Rennsportler in der verlängerten Winterpause

Sowohl der Saisonauftakt als auch das gesellschaftliche Vereinsleben lassen bei der RSG noch auf sich warten

Wie nahezu alle Vereine plagt auch den Burghauser ADAC-Ortsclub die Frage, wie es auf absehbare Zeit weitergehen soll. Die seit über einem Jahr andauernde organisatorische Unsicherheit verlangt den Verantwortlichen einiges an Flexibilität und Engagement im Ehrenamt ab. Betrifft es schließlich nicht nur den sportlichen Betrieb, sondern mittlerweile auch das gesellschaftliche Miteinander und obendrein auch die finanziellen Möglichkeiten.

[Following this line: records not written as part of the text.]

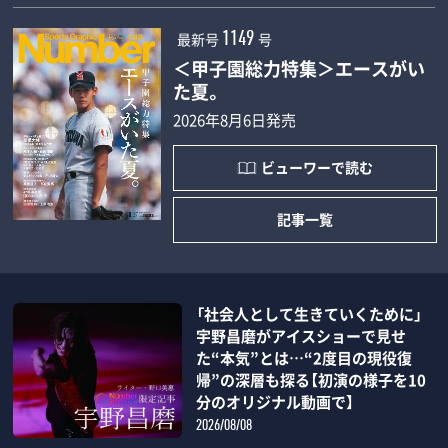
最新号
号
1149
＜甲子園総力特集＞エースがい
た夏。
2026年8月6日発売
ビューワーで読む
記事一覧
「社会人として生きていくために」
宇野昌磨がアイスショーで見せ
た“本気”とは…“2度目の現役復
帰”の深層も探る【初演の様子を10
分のオリジナル動画で】
2026/08/08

So ist die RSG auf die Unterstützung von Sponsoren angewiesen. Sponsoren, welche nach Angaben von Vereinsvorsitzendem Franz Kaiser mittlerweile mehr denn je ums eigene Überleben kämpfen würden und selbst Hilfe von außen bräuchten. „Sicher ist ein Verein nicht überlebenswichtig. Dennoch gibt das Vereinsleben vielen etwas Halt und Normalität in diesen schweren Zeiten“, bilanziert Kaiser vor diesem Hintergrund.

Er hofft, dass nach den neuerlich beschlossenen Lockdown-Verlängerungen „endlich so etwas ähnliches wie Normalität einkehren mag“. Den Fahrerkollegen im Verein sowie den Veranstaltern von Wertungsläufen und weiteren Freunden des Motorsports empfiehlt er, „alles soweit vorzubereiten, dass jeder sofort durchstarten kann, wenn die Ampel auf Grün springt“. Die aktiven RSGler in den Kategorien Motorrad, Kart, Autoslalom, Rallye, Rundstrecke, Bergrennen sowie Young- und Oldtimer seien jedenfalls bereit. Auch die Rennkalender seien gut gefüllt, was auf eine interessante Saison 2021 hoffen lasse – „wenn es denn losgehen darf“.

Mit Blick aufs Vereinsleben muss auch die RSG viele Absagen im gesellschaftlichen Bereich und im Rallyesport hinnehmen. So wurden alle Clubabende gestrichen, ebenso die Jänner-Rallye und bereits die Rebenland-Rallye sowie die Lavanttal-Rallye. Wie es mit der Osterrallye des ASC Tiefenbach am 3. April aussieht, steht Kaiser zufolge noch in den Sternen. „Wir alle hoffen darauf, dass dieser Termin der langersehnte Saisonstart 2021 sein darf“, sagt der Vorsitzende.

Auch in den übrigen Sparten werde noch gefiebert. Ob die Fahrer im PCHC (Porsche Club Historic Challenge) im März auf dem Hockenheimring oder die Aktiven im Autoslalom am 24. und 25. April auf dem Flugplatz in Zainach bei Eggenfelden an den Start gehen dürfen, sei ebenso offen wie der pünktliche Start im „Porsche Carrera Cup“ am 1. Mai auf der belgischen Rennstrecke in Spa. Fahrzeuge und Fahrer der RSG stünden bereit.

Im gesellschaftlichen Bereich hofft der Club auf baldige Lockerungen bei der Gastronomie, damit sich die Motorsport- und Young-Oldtimerfreunde möglichst bald wieder zu den geselligen Clubabenden treffen können. Für die Oldtimerfreunde ist zudem etwas Besonderes in Planung – Genaueres aber will Kaiser noch nicht verraten.